Darja’s first, and they tear her into four pieces. She has too much time to scream before she’s dead and they toss her into the tank! They get Markus and Anoush out in one piece each, and they too go into the tank. Then it’s my turn.

I find that Fortune has smiled on me, perhaps. I’m in pain, but my limbs, bones, and ligaments are intact. As I’m thrown into the tank, its door is slammed shut and its temperature and atmosphere are whooshed to human normal.

When my pain has subsided enough that I know what I’m seeing, it’s grim. The pieces of meat that used to be Darja are lying in pools of partly boiled and partly frozen bodily fluids. Markus has several deep burn marks and unnaturally twisted limbs. He’s not breathing, not moving.
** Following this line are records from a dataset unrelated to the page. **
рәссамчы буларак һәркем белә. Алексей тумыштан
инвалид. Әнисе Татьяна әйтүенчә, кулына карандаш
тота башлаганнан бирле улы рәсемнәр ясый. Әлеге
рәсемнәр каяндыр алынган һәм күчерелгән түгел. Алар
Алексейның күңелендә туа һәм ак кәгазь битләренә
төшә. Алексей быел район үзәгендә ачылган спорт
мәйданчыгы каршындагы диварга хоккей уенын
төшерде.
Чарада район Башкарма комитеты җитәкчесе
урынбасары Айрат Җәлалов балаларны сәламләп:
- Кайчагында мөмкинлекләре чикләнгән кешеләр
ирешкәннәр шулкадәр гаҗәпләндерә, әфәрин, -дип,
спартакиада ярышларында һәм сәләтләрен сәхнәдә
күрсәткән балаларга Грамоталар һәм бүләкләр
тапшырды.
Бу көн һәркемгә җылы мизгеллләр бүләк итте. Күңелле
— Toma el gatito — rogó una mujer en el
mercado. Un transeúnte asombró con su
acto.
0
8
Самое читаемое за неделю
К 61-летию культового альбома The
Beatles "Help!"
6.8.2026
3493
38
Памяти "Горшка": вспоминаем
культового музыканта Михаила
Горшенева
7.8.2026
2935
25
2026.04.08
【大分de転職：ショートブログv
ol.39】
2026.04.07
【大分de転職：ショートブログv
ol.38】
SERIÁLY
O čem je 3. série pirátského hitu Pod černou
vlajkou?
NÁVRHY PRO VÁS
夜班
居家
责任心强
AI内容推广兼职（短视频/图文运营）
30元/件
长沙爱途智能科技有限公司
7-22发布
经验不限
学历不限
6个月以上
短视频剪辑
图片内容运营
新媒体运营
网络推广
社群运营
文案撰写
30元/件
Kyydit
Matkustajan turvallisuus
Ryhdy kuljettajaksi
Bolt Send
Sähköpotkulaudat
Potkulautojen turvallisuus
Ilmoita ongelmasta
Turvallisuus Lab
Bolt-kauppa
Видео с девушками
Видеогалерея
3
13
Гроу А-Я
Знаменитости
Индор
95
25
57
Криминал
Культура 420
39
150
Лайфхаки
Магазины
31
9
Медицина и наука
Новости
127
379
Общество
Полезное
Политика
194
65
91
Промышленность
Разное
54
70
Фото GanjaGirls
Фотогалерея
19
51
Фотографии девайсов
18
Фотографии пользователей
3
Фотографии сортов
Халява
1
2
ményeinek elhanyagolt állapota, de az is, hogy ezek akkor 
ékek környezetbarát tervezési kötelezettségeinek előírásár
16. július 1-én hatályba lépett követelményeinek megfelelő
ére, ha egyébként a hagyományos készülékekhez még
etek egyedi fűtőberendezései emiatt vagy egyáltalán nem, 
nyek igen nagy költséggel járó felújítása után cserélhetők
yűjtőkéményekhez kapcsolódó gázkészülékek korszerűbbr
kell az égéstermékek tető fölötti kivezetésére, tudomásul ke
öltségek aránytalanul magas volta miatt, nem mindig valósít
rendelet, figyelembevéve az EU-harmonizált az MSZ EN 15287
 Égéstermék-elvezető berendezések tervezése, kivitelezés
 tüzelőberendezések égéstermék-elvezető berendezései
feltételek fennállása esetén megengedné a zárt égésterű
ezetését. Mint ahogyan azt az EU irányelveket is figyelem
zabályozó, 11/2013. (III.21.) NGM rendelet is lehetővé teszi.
Anoush is moving, but I see her stop breathing, gasp, and start again, gasping. Training kicks in and I think only of the drill to stabilize her. I examine her with out-of-body dispassion and scout our surroundings. Amazingly, at the back of the tank is a FirstAid station! Time to think of the ramifications of its being there later. Right now, I need to get Anoush onto its pallet. I try to stand and carry her over my shoulder, but I can’t. Too much pain … too dizzy. I crawl with Anoush on my back. The usual FirstAid brightness keeps me oriented through my dizziness.

It takes some doing, it isn’t graceful, but I get her lying on her back on the station. A big button starts flashing green. What the hell, I push it—then slump back to moan and roll in agony on the floor. Now that I’ve been all the hero I can be, my body is happy to announce it’s in pain! And my mind tries distracting me from that with the horror of the Daraks and Frizzies being wiped out, of the lumps of flesh that were Darja and Markus, of being a prisoner in a holding tank.

Later, I don’t know how long after, a klaxon penetrates my pain haze a bit. Hands help me stagger up and roll onto the FirstAid pallet beside Anoush. I pass out again.